Too early to link rise in infections to 3rd wave, officials say

News Photo by Crystal Nelson Keith Misiak, pharmacist at The Drug Store, draws a dose of the Moderna COVID-19 vaccine Monday at the pharmacy in Alpena.

ALPENA — As the number of COVID-19 infections continue to increase, public health officials from the state and local health departments say they are monitoring the data closely.

District Health Department No. 4 officials on Monday reported 28 new or probably infected Alpena, Presque Isle, and Montmorency County residents. District Health Department No. 2 did not update their COVID-19 dashboard as of press time, which reports the data for Alcona County.

John Karasinski, director of communications with the Michigan Health and Hospital Association, said a combination of factors are contributing to the increase, including more contagious variants of the virus, increased mobility, and a general sense of fatigue within the public.

Karasinski said people are letting their guard down and not following preventative measures the way they may have in the past.

“It still may be a little too early to define whether this is a third wave or surge,” he said. “However, the amount of cases as well as hospitalizations is very concerning to us. We’re hopeful with the vaccines being available, which was not available in the fall and winter, that that can help curb the rate of growth for the peak we could experience right now.”

Lynn Sutfin, public information officer with the Michigan Department of Health and Human Services, said in an email to The News, state health department officials are seeing increases in infections from teenagers and younger adults.

“We are seeing increases in cases and hospitalizations in those 10-19 and in their 20s, 30s, 40s, and 50s, which is different from previous periods during the pandemic when cases and hospitalizations were higher among those 65 plus,” Sutfin said in the email. “We have identified outbreaks in schools, sports teams, manufacturing and construction and long-term care.”

In Northeast Michigan, District Health Department No. 4 officials reported that of 276 COVID-19 infections reported to the Health Department from March 2 to March 23, about 20% of them were between the ages of 13 and 19. DHD No. 4 serves the residents of Alpena, Presque Isle, Montmorency, and Cheboygan counties.

Karasinski, with the MHHA, said the association is seeing younger adult patients being admitted to hospitals, such as those ages 30 to 39 and 40 to 49.
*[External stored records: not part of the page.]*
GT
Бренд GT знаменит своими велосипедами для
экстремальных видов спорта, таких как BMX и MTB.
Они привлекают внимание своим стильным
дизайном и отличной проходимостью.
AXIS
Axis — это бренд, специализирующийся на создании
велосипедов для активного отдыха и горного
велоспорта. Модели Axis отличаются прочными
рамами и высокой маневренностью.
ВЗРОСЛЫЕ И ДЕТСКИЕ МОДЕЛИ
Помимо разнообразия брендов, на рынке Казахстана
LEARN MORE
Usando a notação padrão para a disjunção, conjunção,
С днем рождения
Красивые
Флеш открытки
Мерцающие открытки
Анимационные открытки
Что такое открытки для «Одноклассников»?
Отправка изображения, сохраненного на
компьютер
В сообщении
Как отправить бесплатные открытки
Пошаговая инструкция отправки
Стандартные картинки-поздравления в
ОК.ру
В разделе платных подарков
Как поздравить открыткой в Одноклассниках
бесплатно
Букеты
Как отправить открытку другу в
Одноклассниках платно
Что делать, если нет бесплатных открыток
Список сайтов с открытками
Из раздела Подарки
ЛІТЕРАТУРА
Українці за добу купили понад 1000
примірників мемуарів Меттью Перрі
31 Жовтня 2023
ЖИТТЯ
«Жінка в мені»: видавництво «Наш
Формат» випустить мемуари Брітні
In Northeast Michigan, MidMichigan Medical Center-Alpena Marketing Manager Staci Chroninger, said none of the confirmed COVID-19 patients in the hospital were between the ages of 30 to 39 and 40 to 49. Chroninger said there were three confirmed positive patients in the hospital on Monday.

It wasn’t until March 22 that vaccine priority groups expanded to include those 50 years old and those 18 and older with disabilities or medical conditions that place them at a higher risk of severe illness.
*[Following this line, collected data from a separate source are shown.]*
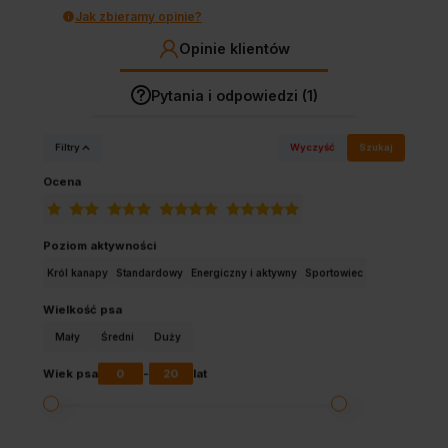
Jak zbieramy opinie?
Opinie klientów
Pytania i odpowiedzi (1)
Filtry
Wyczyść
Szukaj
Ocena
Poziom aktywności
Król kanapy
Standardowy
Energiczny i aktywny
Sportowiec
Wielkość psa
Mały
Średni
Duży
0
20
Wiek psa
-
lat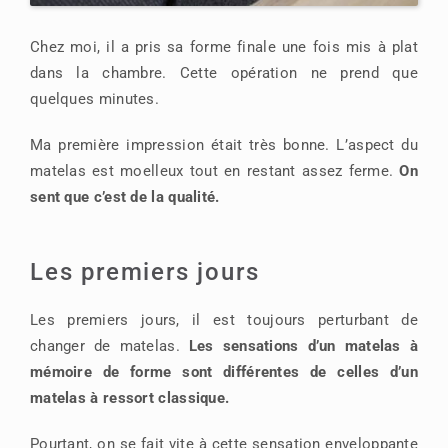
Chez moi, il a pris sa forme finale une fois mis à plat
dans la chambre. Cette opération ne prend que
quelques minutes.
Ma première impression était très bonne. L’aspect du
matelas est moelleux tout en restant assez ferme.
On
sent que c’est de la qualité.
Les premiers jours
Les premiers jours, il est toujours perturbant de
changer de matelas.
Les sensations d’un matelas à
mémoire de forme sont différentes de celles d’un
matelas à ressort classique.
Pourtant, on se fait vite à cette sensation enveloppante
MidMichigan Health administered its 50,000th dose of the COVID-19 vaccination last week, which hospital officials said is a milestone for the health system.

MidMichigan Health’s vaccination team have held nearly 300 vaccination clinics in Alpena, Gladwin, Midland, Mt. Pleasant, and West Branch since distribution of the vaccine began last year.

Lydia Watson, chief medical officer and senior vice president of MidMichigan Health, said in a press release that, the excitement hospital employees witnessed at its vaccination clinics has been nothing short of amazing.

“We have all seen and experienced tears of joy, shared words of gratitude, and overall sighs of relief,” she said. “We know that this vaccine has given our communities the hope we have been waiting for and we intend on ensuring all those that need a vaccine will receive one.”

Richard Bates, regional vice president of medical affairs at MidMichigan Health, said in an email to The News on Friday that, at about 40%, Alpena County has one of the highest vaccination rates along with much of Northeast Michigan.

Meanwhile, state officials encourage Michiganders to remain vigilant.

“It is critical that we not let up now and remind Michiganders to continue to mask up, wash their hands, social distance, get tested, and get vaccinated as soon as it is available to them,” Sutfin said in the email.

Sutfin said in the email the presence of more infectious variants threaten the state’s progress in control of the epidemic. She said MDHHS will be monitoring data closely and make decisions on three key metrics, including case rates, percent positivity, and hospitalizations.